Propofol (2,6-Diisopropylphenol)

Structure & Formulation

Propofol chemical structure — alkylphenol derivative

Propofol is an alkylphenol — specifically 2,6-diisopropylphenol. It is highly lipid-soluble and insoluble in water, necessitating an emulsion formulation:

1% propofol + 10% soybean oil + 1.2% purified egg phospholipid (emulsifier) + 2.25% glycerol (tonicity) + sodium hydroxide (pH adjustment) + EDTA (bacteriostatic)
Appears as a milky-white viscous emulsion; pH 7
Stable at room temperature, not light-sensitive; may be diluted with 5% dextrose

Fospropofol (Lusedra): A water-soluble prodrug approved by FDA in 2008 for monitored anesthesia care.

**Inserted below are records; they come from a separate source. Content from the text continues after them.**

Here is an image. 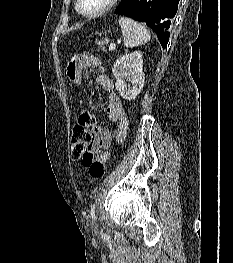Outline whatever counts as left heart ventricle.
Masks as SVG:
<instances>
[{"mask_svg": "<svg viewBox=\"0 0 233 263\" xmlns=\"http://www.w3.org/2000/svg\"><path fill=\"white\" fill-rule=\"evenodd\" d=\"M108 0H81V9L86 13H93L105 6Z\"/></svg>", "mask_w": 233, "mask_h": 263, "instance_id": "1", "label": "left heart ventricle"}]
</instances>
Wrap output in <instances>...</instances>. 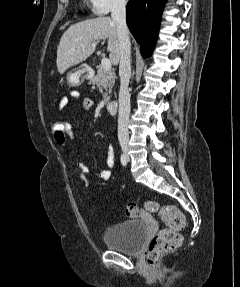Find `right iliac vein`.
I'll return each mask as SVG.
<instances>
[{
  "mask_svg": "<svg viewBox=\"0 0 240 287\" xmlns=\"http://www.w3.org/2000/svg\"><path fill=\"white\" fill-rule=\"evenodd\" d=\"M124 152L127 153V150L125 149Z\"/></svg>",
  "mask_w": 240,
  "mask_h": 287,
  "instance_id": "1",
  "label": "right iliac vein"
}]
</instances>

Metabolized by alkaline phosphatases to propofol. Avoids injection pain but causes perineal paresthesias and pruritus after bolus dosing.

Mechanism of Action

Propofol's primary mechanism is enhancement of GABA-mediated inhibitory neurotransmission at GABA-A receptors — increasing chloride conductance and hyperpolarizing the neuronal membrane. This leads to CNS depression ranging from sedation to general anesthesia in a dose-dependent manner. Additional actions include inhibition of NMDA receptor activity and modulation of glycine receptors.

Pharmacokinetics

Plasma concentration after propofol 2 mg/kg induction dose

After an induction bolus, plasma levels fall rapidly due to redistribution; levels required for surgical anesthesia are 2–5 mcg/mL, with awakening typically occurring below 1.5 mcg/mL.

Parameter	Value
Initial distribution t½	2–8 min
Slow distribution t½	30–70 min
Elimination t½	4–23.5 hours
Context-sensitive half-time (≤8h infusion)	< 40 min
Volume of distribution (central compartment)	6–40 L
Volume of distribution (steady state)	150–700 L
Clearance	1.5–2.2 L/min (exceeds hepatic blood flow)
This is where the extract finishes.